Accommodations For Employees With Disabilities: Your Employer’s Responsibility
Posted in Civil rights in the workplace, Employee Rights, Employer Rights, News on February 4, 2014
Under the Americans with Disabilities Act (ADA), employers are required to provide reasonable accommodations to disabled employees who need them to complete their job duties. An employee who needs a reasonable accommodation should notify the employer. The notification does not need to be in writing, and the employee can request a reasonable accommodation at any time during employment. Additionally, job applicants also may request reasonable accommodations in order to complete the interview process.
Once an employer receives a request for accommodation from an employee, the employer should sit down with the employee to discuss the types of accommodations that may best help him or her. Employers may ask the employee about the nature of the disability and how it impairs his or her ability to complete the job. Employers may ask the employee to demonstrate how the disability limits his or her job performance. Employers also may ask the employee for suggestions about the type of accommodations he or she believes would best work.

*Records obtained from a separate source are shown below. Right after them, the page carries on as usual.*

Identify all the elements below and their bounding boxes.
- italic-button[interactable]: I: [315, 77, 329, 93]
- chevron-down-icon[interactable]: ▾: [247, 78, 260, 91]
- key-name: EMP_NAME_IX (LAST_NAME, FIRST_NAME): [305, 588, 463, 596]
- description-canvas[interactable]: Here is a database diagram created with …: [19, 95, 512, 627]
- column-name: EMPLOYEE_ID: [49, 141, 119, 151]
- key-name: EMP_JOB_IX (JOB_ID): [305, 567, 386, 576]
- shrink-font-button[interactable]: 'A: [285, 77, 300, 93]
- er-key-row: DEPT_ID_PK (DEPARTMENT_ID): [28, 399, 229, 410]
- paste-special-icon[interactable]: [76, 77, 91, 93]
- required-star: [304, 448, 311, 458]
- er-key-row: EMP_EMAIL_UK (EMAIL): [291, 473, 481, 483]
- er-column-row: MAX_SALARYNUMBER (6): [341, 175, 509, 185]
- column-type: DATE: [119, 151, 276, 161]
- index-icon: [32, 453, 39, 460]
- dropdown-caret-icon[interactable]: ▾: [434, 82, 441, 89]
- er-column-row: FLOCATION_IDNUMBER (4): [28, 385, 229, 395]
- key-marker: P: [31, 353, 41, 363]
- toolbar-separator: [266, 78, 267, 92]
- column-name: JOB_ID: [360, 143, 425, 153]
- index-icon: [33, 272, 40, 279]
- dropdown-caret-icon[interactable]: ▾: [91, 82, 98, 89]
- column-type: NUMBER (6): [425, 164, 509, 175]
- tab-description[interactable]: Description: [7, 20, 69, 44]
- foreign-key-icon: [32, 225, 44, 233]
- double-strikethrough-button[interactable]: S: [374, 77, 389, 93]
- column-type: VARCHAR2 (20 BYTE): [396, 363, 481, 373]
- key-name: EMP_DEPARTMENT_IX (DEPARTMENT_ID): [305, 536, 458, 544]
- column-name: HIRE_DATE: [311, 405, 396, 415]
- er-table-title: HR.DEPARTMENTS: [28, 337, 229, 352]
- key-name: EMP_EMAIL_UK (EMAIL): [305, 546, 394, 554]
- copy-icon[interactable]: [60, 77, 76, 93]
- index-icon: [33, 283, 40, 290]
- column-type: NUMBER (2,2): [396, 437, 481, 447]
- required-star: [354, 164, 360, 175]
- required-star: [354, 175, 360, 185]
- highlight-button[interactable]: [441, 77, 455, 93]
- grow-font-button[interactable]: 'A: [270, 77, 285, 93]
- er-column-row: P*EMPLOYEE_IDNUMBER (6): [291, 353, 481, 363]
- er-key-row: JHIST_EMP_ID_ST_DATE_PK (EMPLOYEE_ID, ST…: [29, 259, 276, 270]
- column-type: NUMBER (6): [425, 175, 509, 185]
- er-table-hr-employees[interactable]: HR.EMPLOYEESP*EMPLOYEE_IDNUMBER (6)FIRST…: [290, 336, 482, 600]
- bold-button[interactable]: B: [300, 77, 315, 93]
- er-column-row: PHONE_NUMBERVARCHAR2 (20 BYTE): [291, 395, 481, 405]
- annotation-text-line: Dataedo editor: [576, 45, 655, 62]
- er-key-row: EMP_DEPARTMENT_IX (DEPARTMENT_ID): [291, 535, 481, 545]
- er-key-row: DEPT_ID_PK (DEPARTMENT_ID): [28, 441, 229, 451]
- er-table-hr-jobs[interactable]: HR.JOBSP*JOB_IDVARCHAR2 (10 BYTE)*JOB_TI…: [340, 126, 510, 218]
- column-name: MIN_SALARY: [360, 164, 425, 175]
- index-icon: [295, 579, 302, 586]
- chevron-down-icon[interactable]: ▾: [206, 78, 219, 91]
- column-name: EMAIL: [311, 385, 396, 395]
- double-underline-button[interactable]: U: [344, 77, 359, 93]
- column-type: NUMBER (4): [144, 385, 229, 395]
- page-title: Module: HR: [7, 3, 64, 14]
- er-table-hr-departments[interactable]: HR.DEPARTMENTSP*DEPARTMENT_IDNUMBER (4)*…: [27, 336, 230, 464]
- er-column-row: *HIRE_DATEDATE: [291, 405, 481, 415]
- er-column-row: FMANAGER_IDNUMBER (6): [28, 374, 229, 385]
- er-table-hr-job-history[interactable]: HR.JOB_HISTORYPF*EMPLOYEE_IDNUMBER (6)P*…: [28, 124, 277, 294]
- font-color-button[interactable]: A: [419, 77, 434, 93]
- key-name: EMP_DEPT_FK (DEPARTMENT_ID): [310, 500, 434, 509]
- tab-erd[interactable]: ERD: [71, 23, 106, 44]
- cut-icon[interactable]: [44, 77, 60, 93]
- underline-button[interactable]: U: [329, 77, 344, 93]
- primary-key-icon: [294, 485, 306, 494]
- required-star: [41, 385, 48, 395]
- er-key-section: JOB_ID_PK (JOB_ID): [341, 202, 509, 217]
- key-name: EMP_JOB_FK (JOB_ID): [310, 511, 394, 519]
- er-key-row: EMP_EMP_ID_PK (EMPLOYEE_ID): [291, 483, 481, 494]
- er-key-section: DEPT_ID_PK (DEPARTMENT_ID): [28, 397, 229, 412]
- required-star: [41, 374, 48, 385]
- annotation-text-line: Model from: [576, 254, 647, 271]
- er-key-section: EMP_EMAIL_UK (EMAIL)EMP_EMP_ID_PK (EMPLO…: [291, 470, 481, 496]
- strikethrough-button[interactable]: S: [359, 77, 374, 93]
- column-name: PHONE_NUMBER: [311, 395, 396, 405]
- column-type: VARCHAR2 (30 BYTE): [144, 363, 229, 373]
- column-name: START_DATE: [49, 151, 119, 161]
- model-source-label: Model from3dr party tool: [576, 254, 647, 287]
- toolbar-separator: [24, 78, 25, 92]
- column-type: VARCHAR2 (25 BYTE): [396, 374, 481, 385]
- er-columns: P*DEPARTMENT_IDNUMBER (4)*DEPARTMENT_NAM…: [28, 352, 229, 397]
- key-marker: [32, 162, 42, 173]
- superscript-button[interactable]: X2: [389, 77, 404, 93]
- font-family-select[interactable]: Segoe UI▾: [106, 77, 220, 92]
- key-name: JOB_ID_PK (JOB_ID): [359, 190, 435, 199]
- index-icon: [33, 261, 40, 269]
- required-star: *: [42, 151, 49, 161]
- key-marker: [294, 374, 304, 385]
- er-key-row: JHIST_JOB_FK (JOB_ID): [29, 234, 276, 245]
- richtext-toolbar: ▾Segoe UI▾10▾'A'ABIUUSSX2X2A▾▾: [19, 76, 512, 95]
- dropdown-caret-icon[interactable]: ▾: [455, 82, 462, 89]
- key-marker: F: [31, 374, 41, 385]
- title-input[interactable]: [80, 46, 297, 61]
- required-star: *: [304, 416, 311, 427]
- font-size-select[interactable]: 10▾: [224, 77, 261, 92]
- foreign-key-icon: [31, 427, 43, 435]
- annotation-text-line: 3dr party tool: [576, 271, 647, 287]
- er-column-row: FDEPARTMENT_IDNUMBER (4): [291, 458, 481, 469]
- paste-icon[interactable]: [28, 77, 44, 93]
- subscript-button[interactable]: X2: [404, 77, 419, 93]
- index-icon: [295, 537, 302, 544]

Can An Employer Ask For Documentation Of The Disability?
If the disability or the need for reasonable accommodations is not obvious, the employer may ask the employee to submit documentation that the employee has an ADA-protected disability and that the disability requires reasonable accommodation. The employer also can require the employee to provide documentation from a licensed professional, such as a physician. The type of professional will depend on the type of disability the employee claims to have. Employers cannot request information from the employee that is unrelated to the specific disability. For example, employers may not request an employee’s entire medical file.
What Types of Accommodations Must The Employer Provide?
Employers do not have to provide the most expensive accommodation or even the best accommodation – only the most reasonable one, which means an accommodation which will effectively allow an employee to perform his or her job duties. Likewise, employers do not have to provide the exact accommodation requested by the employee. Employers also do not have to provide accommodations that may have personal use, such as wheelchairs, eyeglasses or hearing aids. Finally, employers do not have to provide accommodations that would create an undue hardship for the business, such as overly expensive accommodations or those unreasonably difficult to provide.